Monday, July 8, 2019

 


LOCAL

 

► In the News Tribune — Tacoma nurses say strike is preventable, but feel-good hospital mission statements aren’t enough (by Janet Stewart and Linda Burbank, RNs at St. Joseph Medical Center) — St. Joseph’s nurses are considering a strike vote, a rare step we do not take lightly. While compensation is part of the discussion, our top priority is safety: for patients and the community we serve. Hospital administrators should be acutely aware of what we need to deliver quality care. Our nurses have consistently communicated what we need, in multiple venues throughout the year in addition to contract negotiations. If nurses are expected to take care of more patients who are sicker, we simply need more nurses to do that. Administrators know this, but they are dragging out contract talks on the backs and hearts of nurses who deliver the lifeline to patient care.

► In the Supermarket News — Portland, Ore., grocery workers authorize strike — United Food and Commercial Workers Local 555 grocery employees in the Portland, Ore., area this week voted to authorize a strike against Fred Meyer, QFC, Albertsons and Safeway. The move came just days after seven UFCW locals in Southern California, representing about 46,000 workers, gave union leaders permission to call a strike, if necessary, at Ralphs, Albertsons, Vons and Pavilions supermarkets.

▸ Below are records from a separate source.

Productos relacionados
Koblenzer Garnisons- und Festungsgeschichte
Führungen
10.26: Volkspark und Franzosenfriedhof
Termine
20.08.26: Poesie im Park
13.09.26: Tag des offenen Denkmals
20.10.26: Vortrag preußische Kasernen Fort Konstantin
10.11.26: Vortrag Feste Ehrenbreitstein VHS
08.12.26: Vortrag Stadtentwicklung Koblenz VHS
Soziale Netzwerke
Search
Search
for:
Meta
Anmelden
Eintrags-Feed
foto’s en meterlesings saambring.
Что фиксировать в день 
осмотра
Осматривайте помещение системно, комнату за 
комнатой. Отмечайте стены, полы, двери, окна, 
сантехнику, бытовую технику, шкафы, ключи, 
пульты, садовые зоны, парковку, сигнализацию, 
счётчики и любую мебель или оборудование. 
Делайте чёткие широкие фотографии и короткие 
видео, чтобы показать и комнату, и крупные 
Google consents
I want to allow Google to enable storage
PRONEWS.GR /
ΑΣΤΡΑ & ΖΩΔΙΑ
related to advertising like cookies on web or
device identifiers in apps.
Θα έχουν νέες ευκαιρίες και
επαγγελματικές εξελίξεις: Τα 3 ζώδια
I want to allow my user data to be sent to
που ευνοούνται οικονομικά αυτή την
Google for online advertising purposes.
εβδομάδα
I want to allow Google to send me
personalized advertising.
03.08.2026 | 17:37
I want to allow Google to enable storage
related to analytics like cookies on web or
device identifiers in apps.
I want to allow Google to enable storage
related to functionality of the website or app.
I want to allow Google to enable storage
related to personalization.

ALSO at The Stand — Portland grocery workers OK strike; SW Wash. could be next

► In the Seattle Times — Employee walkout at Slate Coffee’s Ballard store triggers discussion about ‘toxic’ work environments — On an early Saturday morning last month in Ballard, five baristas taped resignation letters to the front door of Slate Coffee Roasters in hope of shaming their bosses for issuing late paychecks and for failing to address what they claim is a “toxic work environment.” The local coffee chain’s flagship shop in Ballard has remained shut since the walkout, but all of Slate’s other locations have stayed open.

 


BOEING

 

► From the AP — Saudi carrier cancels troubled Boeing 737 order for Airbus — A Saudi budget airline is ordering 30 Airbus planes in a deal that replaces a $6 billion agreement it had with Boeing for its troubled 737 Max jets, which have been grounded after two deadly crashes.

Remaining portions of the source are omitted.